As a consequence we will extend the rates rebate scheme for those over 65.

It will work like this.

For those whose sole source of income is superannuation you will pay only 65 percent of your rates bill.

There will then be an incremental scale for any additional income earned, with the rebate ending for those who earn more than the average wage.

Again this will be negotiated between local government and the government, but it will ensure that those who can least afford it get the most benefit.

We will also be addressing GST on rates especially those components of the rates bill that are clearly not specific services such as water or rubbish collection.

The last point is the discount schemes available to our seniors.

While groups such as Grey Power have done a marvellous job in securing discounts among various businesses, these are dependent on the strength of Grey Power in that area and are not universally available.

We want this Golden Age card to become a universal symbol of the value of our seniors and for businesses to treat them as such, irrespective of where they live.

We do not seek to undermine the good work of Grey Power and others in this respect, but to enhance and build on it.

ELDER CARE Another area which needs addressing, but which is not part of the Golden Age Card, is the rapidly declining state of our elder care sector.

Extra funding is needed urgently to halt the decline of service providers in this area. The Government’s three percent offer to the sector is simply not enough and it needs to realise that $88 a day is not enough for residential care.

We will increase funding in this sector and ring-fence some of it to raise the wages of those working in the sector.

New Zealand First will also look at the make up of the sector, the size, scale and location of this type of care.

We are committed to putting a plan in place to cater for our ageing population.


Now we know our promises will cost money.

We estimate that the cost of the policies we have announced today will be around $700million.

We know how to fund this. It, the increase, represents just over 0.6 percent of present government spending.

We know that the size of the bureaucracy has exploded since Labour came to office, with much of this involved in politically correct claptrap and it can be eliminated.

We have deliberately not gone into Labour’s big surplus to pay for our seniors policy.

Instead, we intend trimming Labour’s fat and redirect some spending more effectively to get a better outcome for all.

We do however, intend to use a small part of the surplus to bolster our police force.

And to separate out the traffic officers and send them to Land Transport New Zealand.

We know that Grey Power is particularly concerned about law and order policies and tonight we would like to remind you that we have already pledged to wage war on crime by doubling the size of the police.

We believe it is time for police to start looking for trouble rather than reacting to it or spending their time hiding in bushes on the side of the road.

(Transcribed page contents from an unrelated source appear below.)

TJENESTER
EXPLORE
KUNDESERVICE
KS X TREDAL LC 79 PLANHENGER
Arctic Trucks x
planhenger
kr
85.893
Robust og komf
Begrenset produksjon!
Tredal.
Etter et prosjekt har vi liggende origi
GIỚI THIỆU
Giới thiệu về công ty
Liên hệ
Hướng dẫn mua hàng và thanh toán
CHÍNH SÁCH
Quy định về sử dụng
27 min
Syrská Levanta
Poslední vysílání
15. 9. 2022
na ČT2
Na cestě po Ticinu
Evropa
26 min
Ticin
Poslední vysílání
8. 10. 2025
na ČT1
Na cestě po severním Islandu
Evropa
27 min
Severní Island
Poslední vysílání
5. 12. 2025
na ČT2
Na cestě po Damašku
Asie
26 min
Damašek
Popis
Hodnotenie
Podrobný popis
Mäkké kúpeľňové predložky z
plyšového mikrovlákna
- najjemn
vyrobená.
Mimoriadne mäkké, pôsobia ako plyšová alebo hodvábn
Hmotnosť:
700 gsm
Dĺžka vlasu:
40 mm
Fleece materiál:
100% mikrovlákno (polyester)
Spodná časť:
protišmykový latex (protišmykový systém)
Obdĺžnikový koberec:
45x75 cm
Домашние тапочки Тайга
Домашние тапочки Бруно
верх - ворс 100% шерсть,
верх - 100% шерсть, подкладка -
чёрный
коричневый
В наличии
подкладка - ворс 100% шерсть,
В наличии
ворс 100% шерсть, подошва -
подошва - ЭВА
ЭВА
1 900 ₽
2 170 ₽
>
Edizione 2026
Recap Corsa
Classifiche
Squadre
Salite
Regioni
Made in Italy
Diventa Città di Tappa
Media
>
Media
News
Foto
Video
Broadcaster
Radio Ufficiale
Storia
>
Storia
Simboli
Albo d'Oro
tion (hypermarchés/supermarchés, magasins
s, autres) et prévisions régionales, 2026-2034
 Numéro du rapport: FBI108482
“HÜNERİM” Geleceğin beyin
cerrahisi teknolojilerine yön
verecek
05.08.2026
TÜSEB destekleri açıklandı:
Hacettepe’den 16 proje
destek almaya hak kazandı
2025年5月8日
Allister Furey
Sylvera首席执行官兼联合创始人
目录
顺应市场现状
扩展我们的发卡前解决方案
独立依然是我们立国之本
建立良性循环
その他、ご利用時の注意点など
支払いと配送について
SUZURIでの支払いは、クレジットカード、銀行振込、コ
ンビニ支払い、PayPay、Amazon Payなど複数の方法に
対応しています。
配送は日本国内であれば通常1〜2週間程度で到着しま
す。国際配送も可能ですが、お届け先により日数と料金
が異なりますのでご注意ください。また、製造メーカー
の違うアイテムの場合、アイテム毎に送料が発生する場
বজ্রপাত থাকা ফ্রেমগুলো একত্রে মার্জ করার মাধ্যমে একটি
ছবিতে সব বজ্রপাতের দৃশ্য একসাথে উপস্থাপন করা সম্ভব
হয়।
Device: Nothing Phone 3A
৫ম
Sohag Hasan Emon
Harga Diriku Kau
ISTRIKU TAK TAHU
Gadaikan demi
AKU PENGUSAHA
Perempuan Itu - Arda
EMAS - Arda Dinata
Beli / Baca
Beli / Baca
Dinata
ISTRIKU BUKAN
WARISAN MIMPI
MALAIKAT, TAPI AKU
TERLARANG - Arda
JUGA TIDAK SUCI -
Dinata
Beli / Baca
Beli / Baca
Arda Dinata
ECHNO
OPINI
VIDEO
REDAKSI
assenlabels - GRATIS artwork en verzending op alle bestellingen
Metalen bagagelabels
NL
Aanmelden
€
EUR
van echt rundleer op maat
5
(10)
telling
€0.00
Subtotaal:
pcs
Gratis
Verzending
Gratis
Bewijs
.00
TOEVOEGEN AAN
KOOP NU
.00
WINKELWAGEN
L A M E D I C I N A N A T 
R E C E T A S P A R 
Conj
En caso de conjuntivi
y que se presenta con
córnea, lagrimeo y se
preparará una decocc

CONCLUSION What we announced this evening can become a reality for senior citizens.

Through your voting power you can ensure that the future for the elderly in New Zealand is bright.

In your endeavours for the elderly, New Zealand First is the only political party that is truly with you and has been since day one.

Tomorrow the Labour and National leaders will be talking to you, promising the moon, and delivering dust.

We urge you – look at our record – and look at theirs. We will work on your behalf in Parliament and deliver what we have pledged.

If you give us your party vote we will provide a golden future.

We are committed to you – give us the chance again to prove it.